Literature DB >> 19635796

Critical factors determining dimerization of human antizyme inhibitor.

Kuo-Liang Su1, Ya-Fan Liao, Hui-Chih Hung, Guang-Yaw Liu.   

Abstract

Ornithine decarboxylase (ODC) is the first enzyme involved in polyamine biosynthesis, and it catalyzes the decarboxylation of ornithine to putrescine. ODC is a dimeric enzyme, whereas antizyme inhibitor (AZI), a positive regulator of ODC that is homologous to ODC, exists predominantly as a monomer and lacks decarboxylase activity. The goal of this paper was to identify the essential amino acid residues that determine the dimerization of AZI. The nonconserved amino acid residues in the putative dimer interface of AZI (Ser-277, Ser-331, Glu-332, and Asp-389) were substituted with the corresponding residues in the putative dimer interface of ODC (Arg-277, Tyr-331, Asp-332, and Tyr-389, respectively). Analytical ultracentrifugation analysis was used to determine the size distribution of these AZI mutants. The size-distribution analysis data suggest that residue 331 may play a major role in the dimerization of AZI. Mutating Ser-331 to Tyr in AZI (AZI-S331Y) caused a shift from a monomer configuration to a dimer.
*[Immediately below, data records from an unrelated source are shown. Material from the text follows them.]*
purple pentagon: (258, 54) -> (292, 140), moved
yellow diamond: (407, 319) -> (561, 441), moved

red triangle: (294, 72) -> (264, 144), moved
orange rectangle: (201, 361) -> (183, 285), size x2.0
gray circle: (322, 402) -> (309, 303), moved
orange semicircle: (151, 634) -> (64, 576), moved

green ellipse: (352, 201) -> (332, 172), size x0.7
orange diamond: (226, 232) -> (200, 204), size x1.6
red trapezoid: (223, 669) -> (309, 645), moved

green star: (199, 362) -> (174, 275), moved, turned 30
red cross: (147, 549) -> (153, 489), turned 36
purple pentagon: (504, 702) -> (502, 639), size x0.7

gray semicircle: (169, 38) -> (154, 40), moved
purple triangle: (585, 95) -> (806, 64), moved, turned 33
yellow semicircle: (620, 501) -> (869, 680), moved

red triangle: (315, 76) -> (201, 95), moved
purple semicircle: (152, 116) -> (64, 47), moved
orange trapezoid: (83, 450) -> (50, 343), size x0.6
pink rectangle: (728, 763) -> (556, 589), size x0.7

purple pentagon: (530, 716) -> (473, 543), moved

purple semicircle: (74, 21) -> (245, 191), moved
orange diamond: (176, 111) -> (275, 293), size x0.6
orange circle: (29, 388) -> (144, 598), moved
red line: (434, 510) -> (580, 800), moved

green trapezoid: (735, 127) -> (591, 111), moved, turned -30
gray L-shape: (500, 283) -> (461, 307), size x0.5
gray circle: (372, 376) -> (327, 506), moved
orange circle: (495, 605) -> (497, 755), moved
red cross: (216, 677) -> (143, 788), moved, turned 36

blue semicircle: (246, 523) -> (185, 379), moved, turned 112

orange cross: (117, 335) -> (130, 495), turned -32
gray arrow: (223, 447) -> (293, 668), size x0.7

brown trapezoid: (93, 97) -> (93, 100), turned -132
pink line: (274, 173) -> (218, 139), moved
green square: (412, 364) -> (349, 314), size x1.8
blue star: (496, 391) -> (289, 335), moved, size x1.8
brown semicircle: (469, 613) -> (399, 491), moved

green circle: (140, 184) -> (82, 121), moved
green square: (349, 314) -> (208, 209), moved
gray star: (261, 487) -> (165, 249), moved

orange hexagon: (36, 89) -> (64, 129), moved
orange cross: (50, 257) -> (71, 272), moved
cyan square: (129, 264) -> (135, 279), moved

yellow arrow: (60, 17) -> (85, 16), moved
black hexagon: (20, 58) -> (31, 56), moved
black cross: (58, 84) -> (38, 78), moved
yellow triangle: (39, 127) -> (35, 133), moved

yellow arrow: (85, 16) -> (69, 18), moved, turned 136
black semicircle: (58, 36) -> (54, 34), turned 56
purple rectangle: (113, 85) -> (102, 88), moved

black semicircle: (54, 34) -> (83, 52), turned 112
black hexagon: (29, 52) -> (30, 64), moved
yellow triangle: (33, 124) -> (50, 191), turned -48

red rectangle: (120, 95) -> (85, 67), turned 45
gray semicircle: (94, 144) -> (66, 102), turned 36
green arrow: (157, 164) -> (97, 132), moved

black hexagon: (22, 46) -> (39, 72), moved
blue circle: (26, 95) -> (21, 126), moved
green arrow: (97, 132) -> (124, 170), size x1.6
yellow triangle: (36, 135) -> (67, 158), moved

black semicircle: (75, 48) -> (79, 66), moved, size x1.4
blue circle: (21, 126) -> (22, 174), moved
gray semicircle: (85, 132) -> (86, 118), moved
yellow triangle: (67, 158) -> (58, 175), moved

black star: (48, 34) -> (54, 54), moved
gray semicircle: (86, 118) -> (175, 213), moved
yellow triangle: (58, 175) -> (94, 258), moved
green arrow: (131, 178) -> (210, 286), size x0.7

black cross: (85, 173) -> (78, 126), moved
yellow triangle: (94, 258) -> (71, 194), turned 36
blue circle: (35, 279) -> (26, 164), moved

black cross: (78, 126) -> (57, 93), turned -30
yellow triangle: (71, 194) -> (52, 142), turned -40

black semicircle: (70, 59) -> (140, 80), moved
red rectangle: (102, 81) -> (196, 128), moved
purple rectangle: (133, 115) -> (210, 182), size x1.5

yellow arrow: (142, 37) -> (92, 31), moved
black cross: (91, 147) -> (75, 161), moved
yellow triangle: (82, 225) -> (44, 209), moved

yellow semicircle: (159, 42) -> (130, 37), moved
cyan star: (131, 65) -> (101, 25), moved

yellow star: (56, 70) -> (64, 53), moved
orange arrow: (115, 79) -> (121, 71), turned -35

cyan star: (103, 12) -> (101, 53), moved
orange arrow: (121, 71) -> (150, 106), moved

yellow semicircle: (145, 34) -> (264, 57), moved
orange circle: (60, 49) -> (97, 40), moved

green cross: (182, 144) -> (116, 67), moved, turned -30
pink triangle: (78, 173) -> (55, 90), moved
Furthermore, in comparison with the single mutant AZI-S331Y, the AZI-S331Y/D389Y double mutant displayed a further reduction in the monomer-dimer K(d), suggesting that residue 389 is also crucial for AZI dimerization. Analysis of the triple mutant AZI-S331Y/D389Y/S277R showed that it formed a stable dimer (K(d) value = 1.3 microm). Finally, a quadruple mutant, S331Y/D389Y/S277R/E332D, behaved as a dimer with a K(d) value of approximately 0.1 microm, which is very close to that of the human ODC enzyme. The quadruple mutant, although forming a dimer, could still be disrupted by antizyme (AZ), further forming a heterodimer, and it could rescue the AZ-inhibited ODC activity, suggesting that the AZ-binding ability of the AZI dimer was retained.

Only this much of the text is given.